Hmmm. If your thing is anything like mine the AUC will be _okay_ but not really _inspiring_ ($\approx 0.814$) compared to some things we've seen. Don't let this sour you on the idea of graphs for anomaly detection. There were a lot of sacrifices that had to be made to get this to work at all (few PFCands, few features, few examples). In addition, the graph I made for you was quite basic, inspired by nothing other than physical distance in the detector coordinates most frequently used, and it really wasn't all that interconnected either, with each PF Candidate only connected to 3 other particles. It could even be that our graph autoencoder is _too good at physics_ and we are experiencing significant out of set reconstruction.

In fact, with as few PF cands (possibly less than could be contained in a jet!) that we've used, it is kind of good that it works this well at this point.
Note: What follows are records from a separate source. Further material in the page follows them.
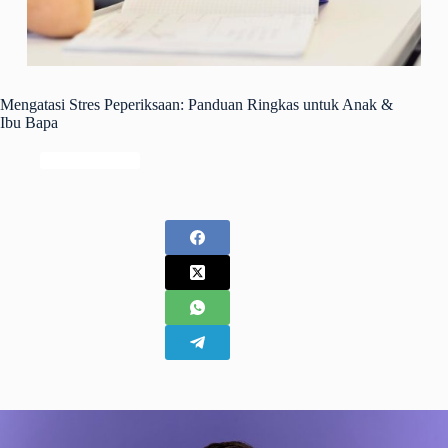
Mengatasi Stres Peperiksaan: Panduan Ringkas untuk Anak &
Ibu Bapa
Keibubapaan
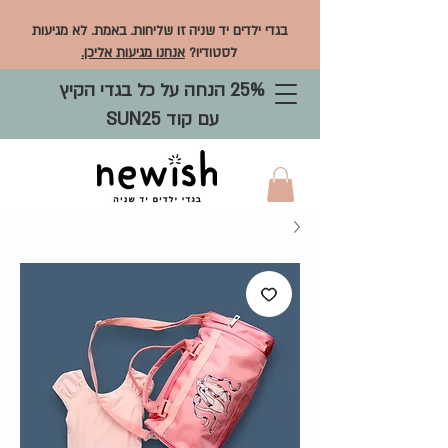
בגדי ילדים יד שניה זו שליחות. באמת. לא מגיעות
לסטודיו?
אנחנו מגיעות אליכן.
25% הנחה על כל בגדי הקיץ
עם קוד SUN25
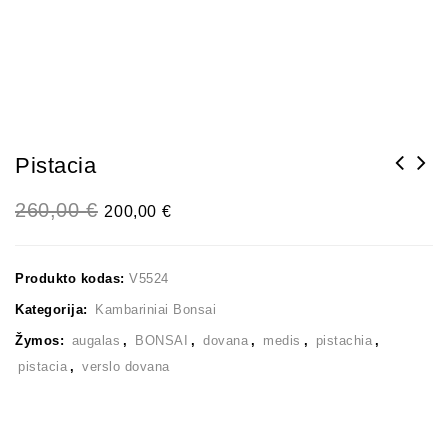
Pistacia
260,00
€
200,00
€
Produkto kodas:
V5524
Kategorija:
Kambariniai Bonsai
Žymos:
augalas
,
BONSAI
,
dovana
,
medis
,
pistachia
,
pistacia
,
verslo dovana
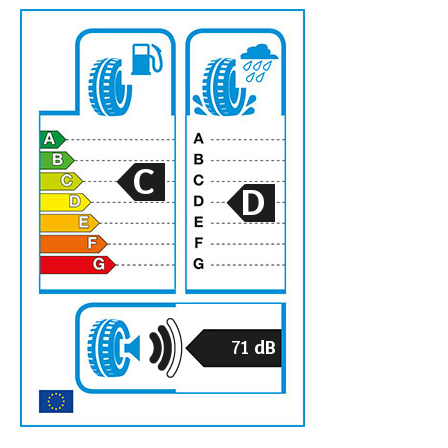
C
D
71
dB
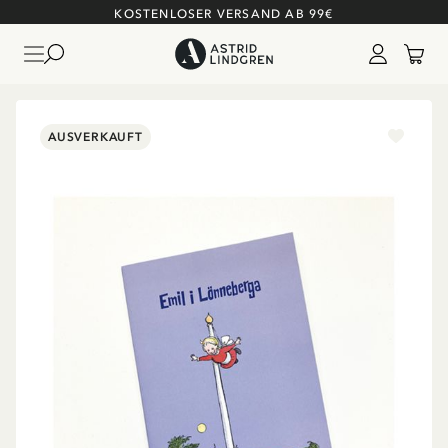
KOSTENLOSER VERSAND AB 99€
AUSVERKAUFT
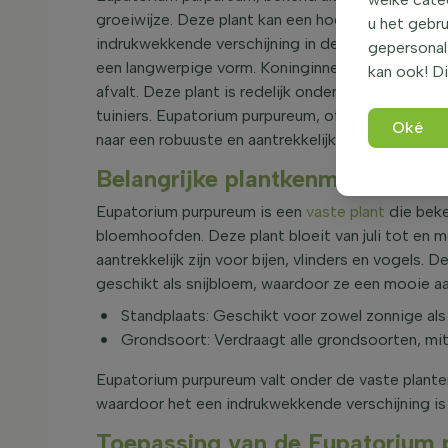
groeiwijze. Deze plant kan een hoogte bereiken 
u het gebru
indrukwekkende verschijning in de tuin. Het blad
gepersonali
een langwerpige vorm. Koninginnekruid is niet gro
kan ook! Di
afvalt. Deze plant is redelijk onderhoudsarm en 
tuiniers. Eupatorium purpureum, ofwel Koninginne
Oké
naar een robuuste en aantrekkelijke plant.
Belangrijke plantkenmerken va
Eupatorium purpureum is een
vaste plant
die beke
bloemhoofden. Deze plant bloeit van juli tot en
aantrekkelijk zijn voor bijen, vlinders en vogels
geschikt als snijbloem, waardoor ze een mooie aan
Standplaats: Geschikt voor zowel zonnige als 
Grondsoort: Verdraagt alle grondsoorten, mi
Eupatorium purpureum valt onder de vaste plant
waardoor het een indrukwekkende verschijning is i
Toepassing van de Eupatorium p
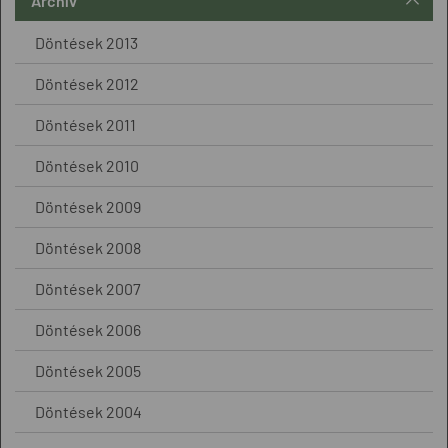
Archív
Döntések 2013
Döntések 2012
Döntések 2011
Döntések 2010
Döntések 2009
Döntések 2008
Döntések 2007
Döntések 2006
Döntések 2005
Döntések 2004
There are any number of things that could be tweaked with this approach to get it to perform a bit better. We could change the graphs we use to be more expressive. More features per node would be good too, as would more examples to train (the space requirements for these graphs can grow fast). We could try more complicated models or layers. The combinations may not be endless, but graph autoencoders come with a ton of expressive power, and consequently a huge number of things that could be tuned. Keep giving it a try.

### Wrap Up

Congratulations! This is just about everything I could think up for fluency in anomaly detection on physics data. It is not every topic out there, it is an active field of research after all, but if you were unfamiliar with anomaly detection before hopefully this can get you started, and if you were working with anomaly detection already, hopefully this has given you a few ideas.